Alguns dos defeitos da usina nuclear também são comuns a termoelétricas em geral. Por exemplo: às vezes alega-se que elas seriam melhores do que uma hidrelétrica porque não detonam um rio. Só que uma usina térmica usa uma quantidade brutal de água pro seu resfriamento, que é devolvida à natureza vários graus mais quente. "Poluição térmica' não é frescura; o ambiente aquático perto de uma usina é geralmente estéril. Em alguns casos, isso é utilizado para aquecimento residencial depois, mas acho difícil muita gente gostar da idéia de ter água aquecida por um reator nuclear. (Apesar da popularidade das águas minerais radioativas. Vai entender.)
Outros defeitos são só delas: por exemplo, o risco catastrófico. Tudo bem, eu disse que no agregado uma usina nuclear não mata tanta gente quanto uma térmica, mas bem - isso não muda o fato de que é mais fácil pôr os outros a perigo, principalmente os que, como os soldados e mineiros de carvão, são voluntários. (Na
França, os "veteranos do trabalho" têm alguns dos mesmos direitos e honrarias dos veteranos de guerra, o que me parece bastante razoável, já que arriscam a vida "pela nação" do mesmo jeito, fora não serem assassinos.) Fora que se, para reduzir o custo de transmissão, você enfia uma usina nuclear no vale do Paraíba, você está pondo em risco uns 10 milhões de pessoas. Se puser vento acima de São Paulo, então...Tchernoby'l foi o pior desastre nuclear que aconteceu, mas não o pior concebível; um risco baixo, mas catastrófico, vale a pena correr? Qualquer programa nuclear deveria ser precedido de um debate a sério, com direito a audiências públicas e associação de moradores, quiçá plebiscito nas áreas afetadas, sobre isso.

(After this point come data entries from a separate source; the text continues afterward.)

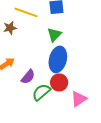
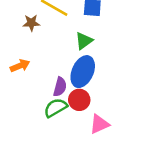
purple semicircle: (28, 77) -> (60, 87), moved, turned -35

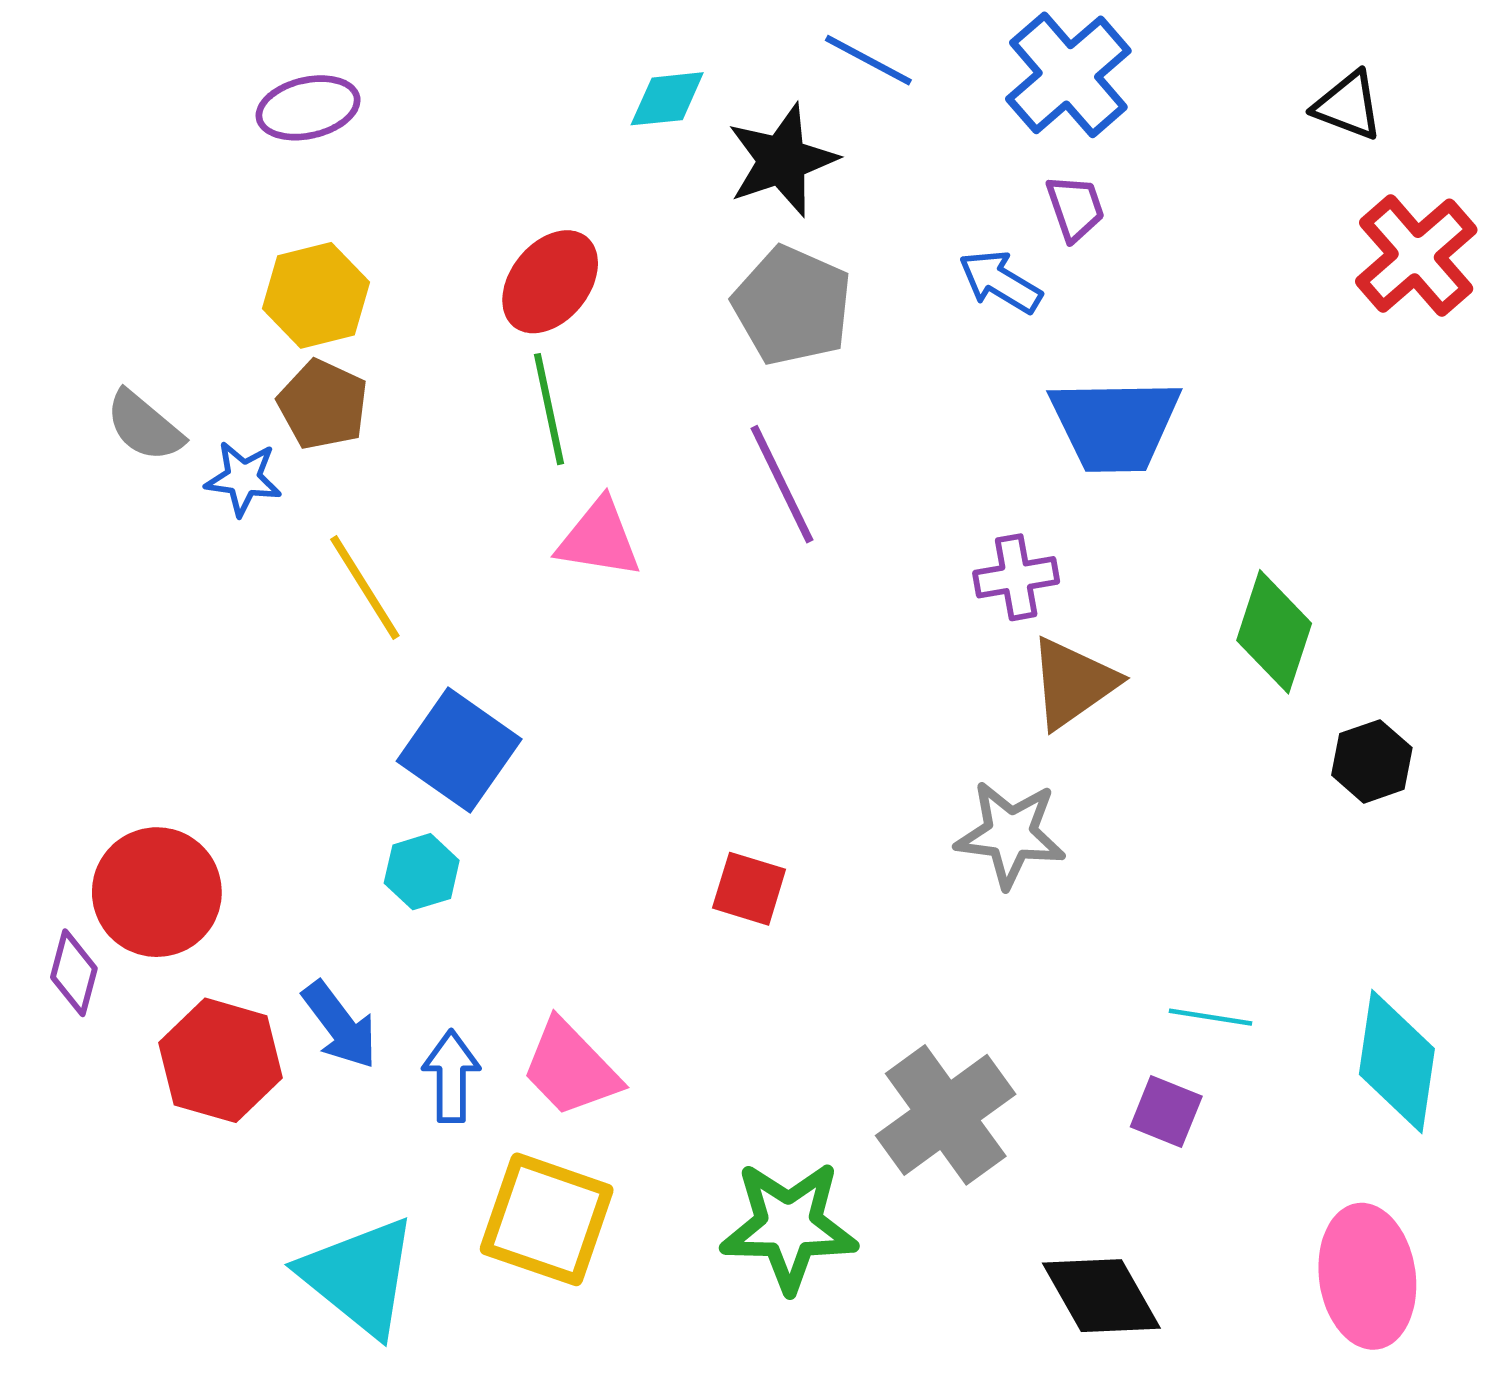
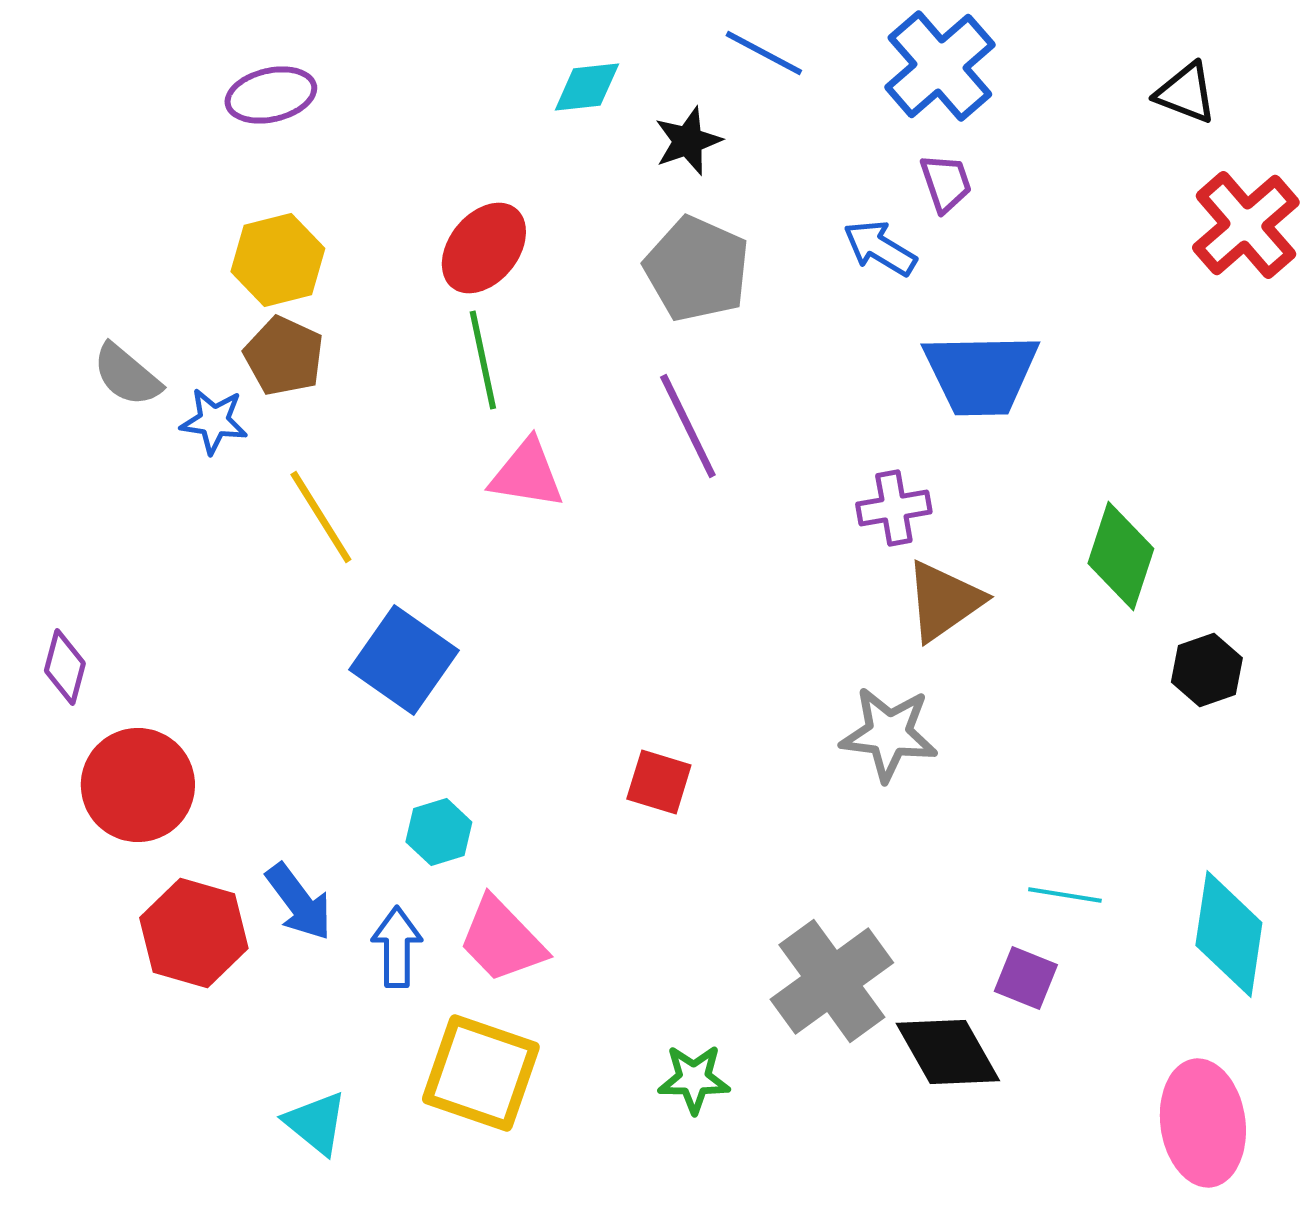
black star: (782, 160) -> (688, 141), size x0.7
cyan hexagon: (422, 872) -> (439, 832), moved
purple diamond: (74, 973) -> (65, 667), moved
green star: (789, 1226) -> (694, 1079), size x0.6
cyan triangle: (359, 1276) -> (316, 1123), size x0.6
black diamond: (1101, 1296) -> (948, 1052), moved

Novas tecnologias, como o
leito de cascalhos radioativos, diminuem em muito o risco de uma explosão do reator, é verdade, mas não seria o caso de Angra 3, a ser construída com tecnologia velha. E essas novas tecnologias são caras - tanto usá-las quanto reforçar a carapaça de concreto são estratégias de redução de risco que fazem com que a alegação de que as usinas nucleares são econômicas deixe de ser verdade.
Falando em preço, outro problemitcho é intensificado no caso brasileiro: assim como a comparação entre o quilovate de geração eólico e o térmico é uma meia-verdade, é uma meia verdade a comparação entre o custo de uma usina nuclear por quilovate e o de uma eólica. Isso porque eólicas são construídas em unidades de 1 a 3MW, enquanto você precisa completar uma unidade de mais de mil megavates antes de começar a gerar energia nuclear, e demora mais pra começar a operar. Num país em que a taxa básica de juros tem dois dígitos, essa diferença não é nada insiginificante; contando os juros, a usina nuclear fica muito mais cara. Pra completar Angra 3, o investimento seria equivalente ao da refinaria petroquímica planejada pela Petrobras ou da Replan - isso o investimento novo. Contando o que já se gastou (isso, repetindo, não deveria influenciar a tomada de decisões agora), acho que Angra 3(1.2GW) fica atrás, em termos de projetos brasileiros, só de Tucuruí (8GW) e Itaipú (14GW).
Pra não dizer que eu só soltei um monte de coisa sem dar opinião ou conclusão: o uso de usinas nucleares representa a única alternativa viável, a médio prazo, pro Brasil e pro mundo. Existem alternativas melhores, que precisam receber muito mais dinheiro de pesquisa, mas se continuarmos usando combustíveis fósseis até elas serem econômicas, vamos começar a usá-las no mundo maravilhoso do
Kevin Costner. (O filme, se não me engano, foi considerado pelo júri dos troféus framboesa pra receber o prêmio "pior do século," mas foi derrotado pela obra-prima "A Reconquista," que alterou o nome do prêmio pra "pior de todos os tempos."